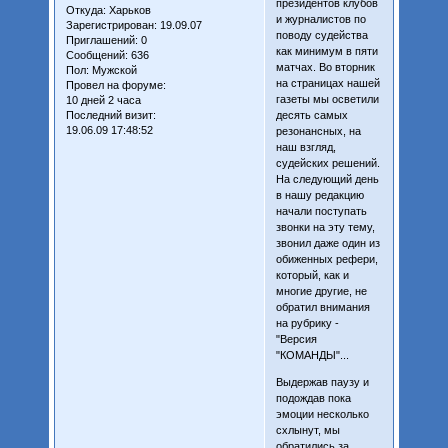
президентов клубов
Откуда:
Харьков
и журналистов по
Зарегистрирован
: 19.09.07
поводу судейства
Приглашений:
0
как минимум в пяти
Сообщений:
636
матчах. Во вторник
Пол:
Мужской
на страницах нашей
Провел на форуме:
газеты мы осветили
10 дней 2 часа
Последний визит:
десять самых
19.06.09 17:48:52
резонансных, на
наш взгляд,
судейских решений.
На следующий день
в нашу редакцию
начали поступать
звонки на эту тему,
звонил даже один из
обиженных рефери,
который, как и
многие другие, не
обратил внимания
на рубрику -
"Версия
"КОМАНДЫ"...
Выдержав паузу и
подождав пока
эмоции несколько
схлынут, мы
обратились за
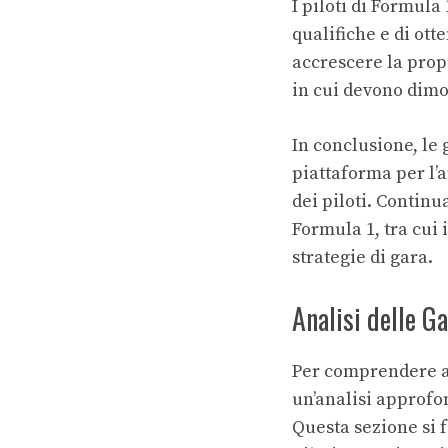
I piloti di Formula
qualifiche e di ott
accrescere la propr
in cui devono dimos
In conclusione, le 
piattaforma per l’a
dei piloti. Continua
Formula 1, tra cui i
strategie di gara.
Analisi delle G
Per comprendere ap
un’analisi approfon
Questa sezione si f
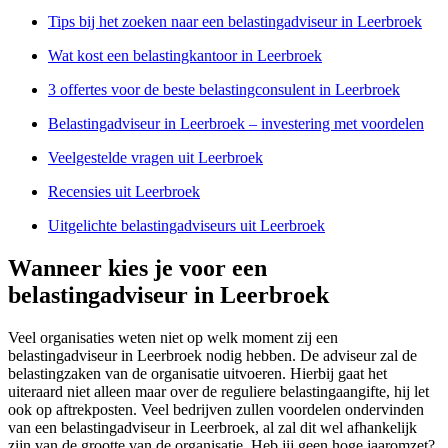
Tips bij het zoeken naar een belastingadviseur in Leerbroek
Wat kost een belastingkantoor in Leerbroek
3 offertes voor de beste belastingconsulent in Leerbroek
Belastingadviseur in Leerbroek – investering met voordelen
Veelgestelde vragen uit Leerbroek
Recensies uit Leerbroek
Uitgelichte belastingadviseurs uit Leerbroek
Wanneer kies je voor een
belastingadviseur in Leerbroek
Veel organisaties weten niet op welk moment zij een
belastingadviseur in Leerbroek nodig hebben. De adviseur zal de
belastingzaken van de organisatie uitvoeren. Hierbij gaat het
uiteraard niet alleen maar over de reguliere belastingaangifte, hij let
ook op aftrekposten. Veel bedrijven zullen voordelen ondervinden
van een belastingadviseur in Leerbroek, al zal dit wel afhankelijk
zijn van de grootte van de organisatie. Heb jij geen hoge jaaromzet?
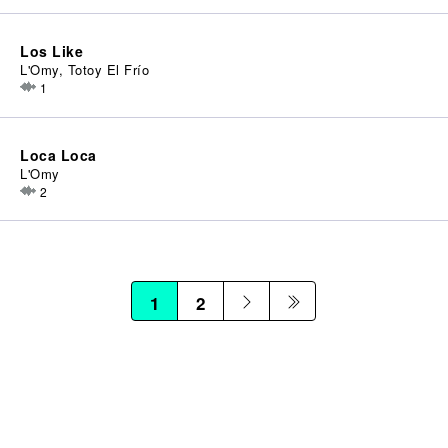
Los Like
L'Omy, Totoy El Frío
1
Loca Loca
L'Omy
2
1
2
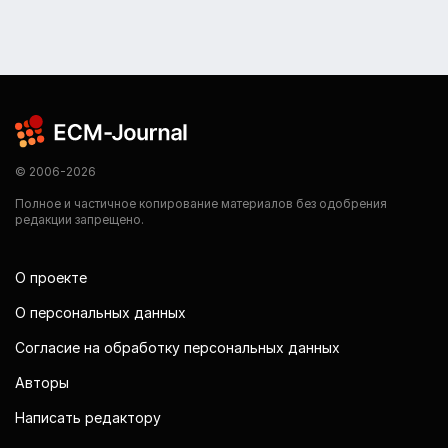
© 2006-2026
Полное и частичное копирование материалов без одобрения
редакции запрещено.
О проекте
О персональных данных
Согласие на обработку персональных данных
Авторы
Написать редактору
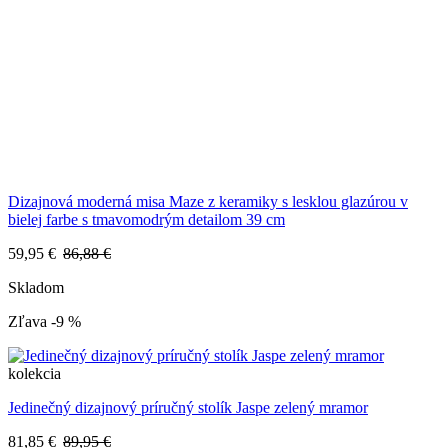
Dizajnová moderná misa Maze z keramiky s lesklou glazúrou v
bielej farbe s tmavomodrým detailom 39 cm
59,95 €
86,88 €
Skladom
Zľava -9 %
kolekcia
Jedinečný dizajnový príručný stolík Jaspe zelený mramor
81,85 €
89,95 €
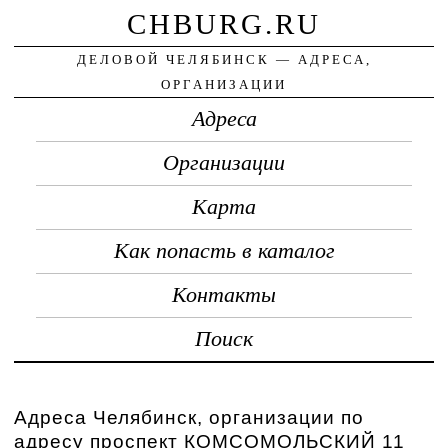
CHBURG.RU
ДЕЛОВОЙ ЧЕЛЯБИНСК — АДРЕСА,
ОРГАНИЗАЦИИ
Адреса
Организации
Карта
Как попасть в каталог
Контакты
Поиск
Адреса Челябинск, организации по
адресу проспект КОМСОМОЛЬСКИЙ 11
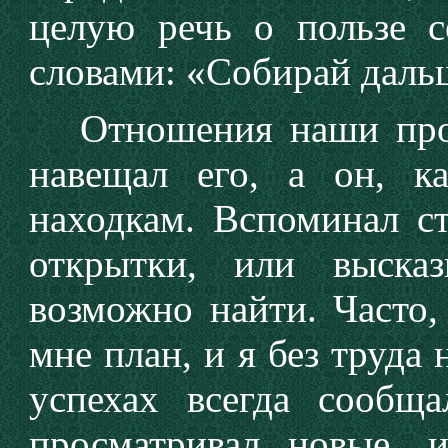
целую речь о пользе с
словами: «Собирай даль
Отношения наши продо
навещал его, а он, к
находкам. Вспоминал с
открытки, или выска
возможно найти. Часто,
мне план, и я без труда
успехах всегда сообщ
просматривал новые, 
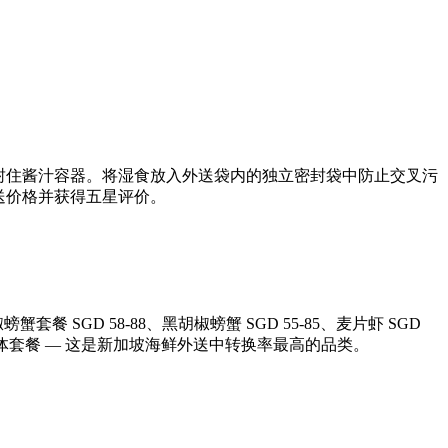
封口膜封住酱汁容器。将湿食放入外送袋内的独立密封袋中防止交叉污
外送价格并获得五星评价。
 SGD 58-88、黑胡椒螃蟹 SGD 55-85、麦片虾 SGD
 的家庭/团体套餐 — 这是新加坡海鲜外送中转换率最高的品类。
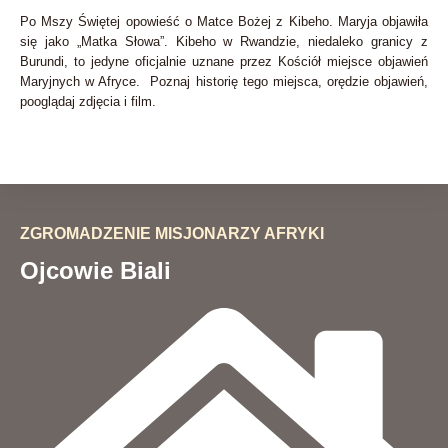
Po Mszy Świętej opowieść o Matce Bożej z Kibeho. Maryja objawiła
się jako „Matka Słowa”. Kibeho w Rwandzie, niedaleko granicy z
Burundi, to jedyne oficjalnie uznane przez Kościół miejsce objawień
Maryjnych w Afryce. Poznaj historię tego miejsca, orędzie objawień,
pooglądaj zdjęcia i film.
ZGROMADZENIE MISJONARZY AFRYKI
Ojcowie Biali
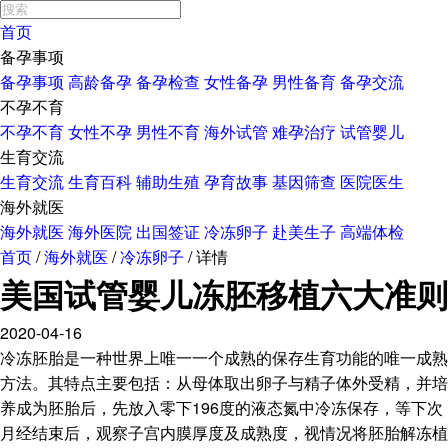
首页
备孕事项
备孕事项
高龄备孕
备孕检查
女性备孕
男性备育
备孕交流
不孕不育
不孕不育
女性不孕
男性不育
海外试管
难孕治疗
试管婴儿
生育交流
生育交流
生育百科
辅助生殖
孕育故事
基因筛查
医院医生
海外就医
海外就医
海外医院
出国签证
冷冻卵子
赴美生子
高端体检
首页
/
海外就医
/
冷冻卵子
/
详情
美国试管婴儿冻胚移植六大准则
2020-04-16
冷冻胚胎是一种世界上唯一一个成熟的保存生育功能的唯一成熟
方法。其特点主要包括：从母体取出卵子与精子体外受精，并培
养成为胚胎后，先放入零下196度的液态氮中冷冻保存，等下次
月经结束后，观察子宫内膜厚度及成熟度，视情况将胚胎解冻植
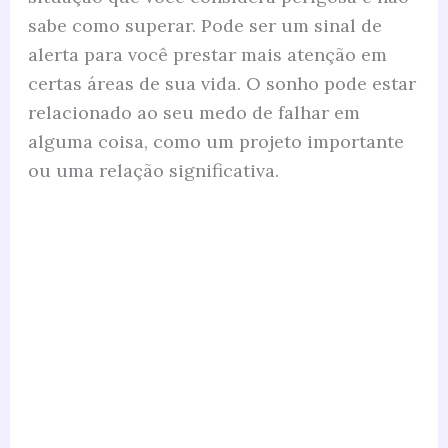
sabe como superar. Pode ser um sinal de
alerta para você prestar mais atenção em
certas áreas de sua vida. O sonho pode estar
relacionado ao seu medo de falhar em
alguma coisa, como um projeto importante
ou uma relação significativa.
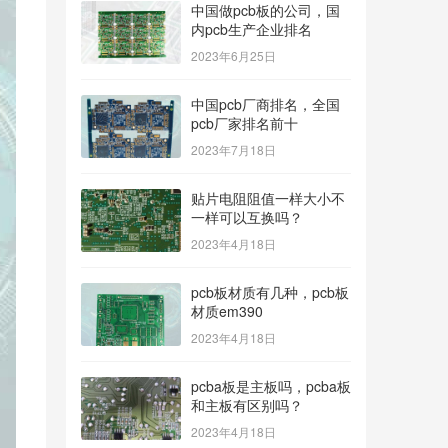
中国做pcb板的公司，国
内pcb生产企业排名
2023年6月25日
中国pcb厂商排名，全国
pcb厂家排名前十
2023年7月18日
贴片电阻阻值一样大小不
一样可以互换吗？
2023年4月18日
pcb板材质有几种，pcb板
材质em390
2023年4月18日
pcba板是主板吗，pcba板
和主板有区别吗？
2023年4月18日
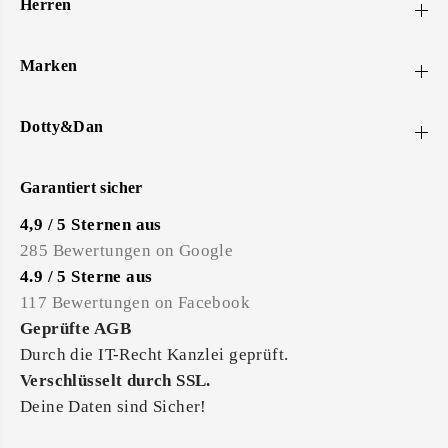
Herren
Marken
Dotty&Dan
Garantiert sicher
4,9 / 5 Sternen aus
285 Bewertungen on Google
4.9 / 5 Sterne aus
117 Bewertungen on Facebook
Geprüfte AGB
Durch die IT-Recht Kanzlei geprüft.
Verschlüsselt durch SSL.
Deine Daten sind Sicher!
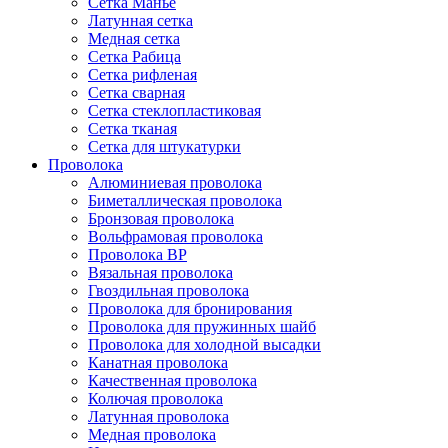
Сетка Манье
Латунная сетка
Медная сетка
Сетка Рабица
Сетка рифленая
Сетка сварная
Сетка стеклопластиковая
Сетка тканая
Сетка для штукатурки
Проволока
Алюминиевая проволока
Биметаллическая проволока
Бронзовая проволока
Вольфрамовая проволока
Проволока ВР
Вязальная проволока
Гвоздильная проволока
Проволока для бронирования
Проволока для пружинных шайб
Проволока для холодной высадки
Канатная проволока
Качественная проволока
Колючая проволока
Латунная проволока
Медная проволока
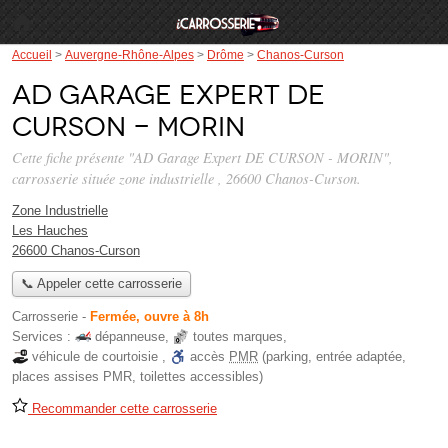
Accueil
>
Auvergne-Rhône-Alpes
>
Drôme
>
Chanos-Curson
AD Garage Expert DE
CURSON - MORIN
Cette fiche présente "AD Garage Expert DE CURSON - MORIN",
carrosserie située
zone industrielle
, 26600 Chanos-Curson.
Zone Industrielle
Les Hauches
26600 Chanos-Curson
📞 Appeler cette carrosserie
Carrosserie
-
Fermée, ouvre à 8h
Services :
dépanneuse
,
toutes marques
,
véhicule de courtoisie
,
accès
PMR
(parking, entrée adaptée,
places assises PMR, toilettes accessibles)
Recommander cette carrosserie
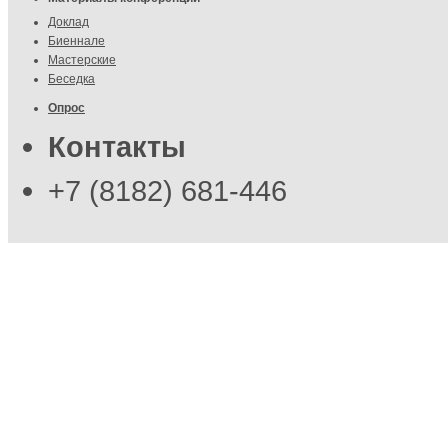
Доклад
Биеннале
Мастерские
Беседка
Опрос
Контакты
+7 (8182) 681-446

§ ACTIVITY
An exact copy of the listing is needed, minus its pictures.

§ RESPONSE TO THE TASK
президентов клубов
Откуда:
Харьков
и журналистов по
Зарегистрирован
: 19.09.07
поводу судейства
Приглашений:
0
как минимум в пяти
Сообщений:
636
матчах. Во вторник
Пол:
Мужской
на страницах нашей
Провел на форуме:
газеты мы осветили
10 дней 2 часа
Последний визит:
десять самых
19.06.09 17:48:52
резонансных, на
наш взгляд,
судейских решений.
На следующий день
в нашу редакцию
начали поступать
звонки на эту тему,
звонил даже один из
обиженных рефери,
который, как и
многие другие, не
обратил внимания
на рубрику -
"Версия
"КОМАНДЫ"...
Выдержав паузу и
подождав пока
эмоции несколько
схлынут, мы
обратились за
I piloti di Formula
qualifiche e di ott
accrescere la propr
in cui devono dimos
In conclusione, le 
piattaforma per l’a
dei piloti. Continua
Formula 1, tra cui i
strategie di gara.
Analisi delle G
Per comprendere ap
un’analisi approfon
Questa sezione si f
Tips bij het zoeken naar een belastingadviseur in Leerbroek
Wat kost een belastingkantoor in Leerbroek
3 offertes voor de beste belastingconsulent in Leerbroek
Belastingadviseur in Leerbroek – investering met voordelen
Veelgestelde vragen uit Leerbroek
Recensies uit Leerbroek
Uitgelichte belastingadviseurs uit Leerbroek
Wanneer kies je voor een
belastingadviseur in Leerbroek
Veel organisaties weten niet op welk moment zij een
belastingadviseur in Leerbroek nodig hebben. De adviseur zal de
belastingzaken van de organisatie uitvoeren. Hierbij gaat het
uiteraard niet alleen maar over de reguliere belastingaangifte, hij let
ook op aftrekposten. Veel bedrijven zullen voordelen ondervinden
van een belastingadviseur in Leerbroek, al zal dit wel afhankelijk
zijn van de grootte van de organisatie. Heb jij geen hoge jaaromzet?
Los Like
L'Omy, Totoy El Frío
1
Loca Loca
L'Omy
2
1
2
© 2006-2026
Полное и частичное копирование материалов без одобрения
редакции запрещено.
О проекте
О персональных данных
Согласие на обработку персональных данных
Авторы
Написать редактору
Dizajnová moderná misa Maze z keramiky s lesklou glazúrou v
bielej farbe s tmavomodrým detailom 39 cm
59,95 €
86,88 €
Skladom
Zľava -9 %
kolekcia
Jedinečný dizajnový príručný stolík Jaspe zelený mramor
81,85 €
89,95 €
CHBURG.RU
ДЕЛОВОЙ ЧЕЛЯБИНСК — АДРЕСА,
ОРГАНИЗАЦИИ
Адреса
Организации
Карта
Как попасть в каталог
Контакты
Поиск
Адреса Челябинск, организации по
адресу проспект КОМСОМОЛЬСКИЙ 11
целую речь о пользе с
словами: «Собирай даль
Отношения наши продо
навещал его, а он, к
находкам. Вспоминал с
открытки, или выска
возможно найти. Часто,
мне план, и я без труда
успехах всегда сообщ
просматривал новые, 
封口膜封住酱汁容器。将湿食放入外送袋内的独立密封袋中防止交叉污
外送价格并获得五星评价。
 SGD 58-88、黑胡椒螃蟹 SGD 55-85、麦片虾 SGD
 的家庭/团体套餐 — 这是新加坡海鲜外送中转换率最高的品类。
Po Mszy Świętej opowieść o Matce Bożej z Kibeho. Maryja objawiła
się jako „Matka Słowa”. Kibeho w Rwandzie, niedaleko granicy z
Burundi, to jedyne oficjalnie uznane przez Kościół miejsce objawień
Maryjnych w Afryce. Poznaj historię tego miejsca, orędzie objawień,
pooglądaj zdjęcia i film.
ZGROMADZENIE MISJONARZY AFRYKI
Ojcowie Biali
首页
备孕事项
备孕事项
高龄备孕
备孕检查
女性备孕
男性备育
备孕交流
不孕不育
不孕不育
女性不孕
男性不育
海外试管
难孕治疗
试管婴儿
生育交流
生育交流
生育百科
辅助生殖
孕育故事
基因筛查
医院医生
海外就医
海外就医
海外医院
出国签证
冷冻卵子
赴美生子
高端体检
首页
/
海外就医
/
冷冻卵子
/
详情
美国试管婴儿冻胚移植六大准则
2020-04-16
冷冻胚胎是一种世界上唯一一个成熟的保存生育功能的唯一成熟
方法。其特点主要包括：从母体取出卵子与精子体外受精，并培
养成为胚胎后，先放入零下196度的液态氮中冷冻保存，等下次
月经结束后，观察子宫内膜厚度及成熟度，视情况将胚胎解冻植
sabe como superar. Pode ser um sinal de
alerta para você prestar mais atenção em
certas áreas de sua vida. O sonho pode estar
relacionado ao seu medo de falhar em
alguma coisa, como um projeto importante
ou uma relação significativa.
中国做pcb板的公司，国
内pcb生产企业排名
2023年6月25日
中国pcb厂商排名，全国
pcb厂家排名前十
2023年7月18日
贴片电阻阻值一样大小不
一样可以互换吗？
2023年4月18日
pcb板材质有几种，pcb板
材质em390
2023年4月18日
pcba板是主板吗，pcba板
和主板有区别吗？
2023年4月18日
Herren
Marken
Dotty&Dan
Garantiert sicher
4,9 / 5 Sternen aus
285 Bewertungen on Google
4.9 / 5 Sterne aus
117 Bewertungen on Facebook
Geprüfte AGB
Durch die IT-Recht Kanzlei geprüft.
Verschlüsselt durch SSL.
Deine Daten sind Sicher!
Сетка Манье
Латунная сетка
Медная сетка
Сетка Рабица
Сетка рифленая
Сетка сварная
Сетка стеклопластиковая
Сетка тканая
Сетка для штукатурки
Проволока
Алюминиевая проволока
Биметаллическая проволока
Бронзовая проволока
Вольфрамовая проволока
Проволока ВР
Вязальная проволока
Гвоздильная проволока
Проволока для бронирования
Проволока для пружинных шайб
Проволока для холодной высадки
Канатная проволока
Качественная проволока
Колючая проволока
Латунная проволока
Медная проволока
Accueil
>
Auvergne-Rhône-Alpes
>
Drôme
>
Chanos-Curson
AD Garage Expert DE
CURSON - MORIN
Cette fiche présente "AD Garage Expert DE CURSON - MORIN",
carrosserie située
zone industrielle
, 26600 Chanos-Curson.
Zone Industrielle
Les Hauches
26600 Chanos-Curson
📞 Appeler cette carrosserie
Carrosserie
-
Fermée, ouvre à 8h
Services :
dépanneuse
,
toutes marques
,
véhicule de courtoisie
,
accès
PMR
(parking, entrée adaptée,
places assises PMR, toilettes accessibles)
Recommander cette carrosserie
Доклад
Биеннале
Мастерские
Беседка
Опрос
Контакты
+7 (8182) 681-446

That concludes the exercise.